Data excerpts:
- Opening Delimiter -

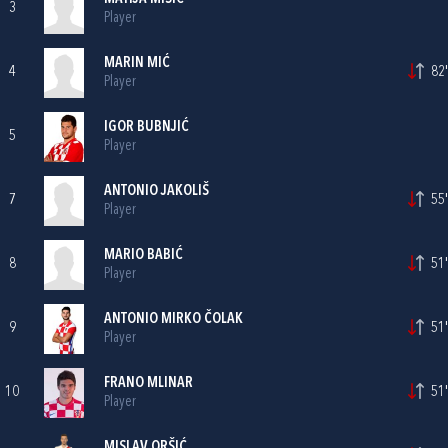
3
Player
MARIN MIĆ
4
82'
Player
IGOR BUBNJIĆ
5
Player
ANTONIO JAKOLIŠ
7
55'
Player
MARIO BABIĆ
8
51'
Player
ANTONIO MIRKO ČOLAK
9
51'
Player
FRANO MLINAR
10
51'
Player
MISLAV ORŠIĆ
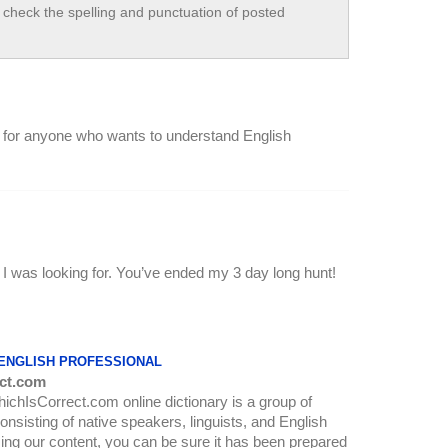
check the spelling and punctuation of posted
site for anyone who wants to understand English
at I was looking for. You’ve ended my 3 day long hunt!
 ENGLISH PROFESSIONAL
ct.com
WhichIsCorrect.com online dictionary is a group of
onsisting of native speakers, linguists, and English
ing our content, you can be sure it has been prepared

- Closing Delimiter -

Exercise: Reproduce the records in full, exactly as they appear, and show none of the pictures.

Expected answer:
3
Player
MARIN MIĆ
4
82'
Player
IGOR BUBNJIĆ
5
Player
ANTONIO JAKOLIŠ
7
55'
Player
MARIO BABIĆ
8
51'
Player
ANTONIO MIRKO ČOLAK
9
51'
Player
FRANO MLINAR
10
51'
Player
MISLAV ORŠIĆ
check the spelling and punctuation of posted
site for anyone who wants to understand English
at I was looking for. You’ve ended my 3 day long hunt!
 ENGLISH PROFESSIONAL
ct.com
WhichIsCorrect.com online dictionary is a group of
onsisting of native speakers, linguists, and English
ing our content, you can be sure it has been prepared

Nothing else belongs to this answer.